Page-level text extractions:

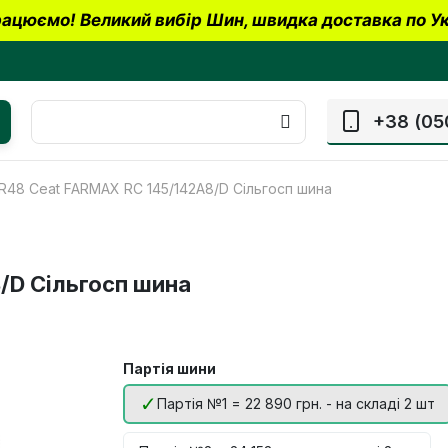
ацюємо! Великий вибір Шин, швидка доставка по Ук
+38 (05
R48 Ceat FARMAX RC 145/142A8/D Сільгосп шина
/D Сільгосп шина
Партія шини
Партія №1 = 22 890 грн. - на складі 2 шт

## Aim of the task
Retype each entry exactly. No pictures.

## Written answer
ацюємо! Великий вибір Шин, швидка доставка по Ук
+38 (05
R48 Ceat FARMAX RC 145/142A8/D Сільгосп шина
/D Сільгосп шина
Партія шини
Партія №1 = 22 890 грн. - на складі 2 шт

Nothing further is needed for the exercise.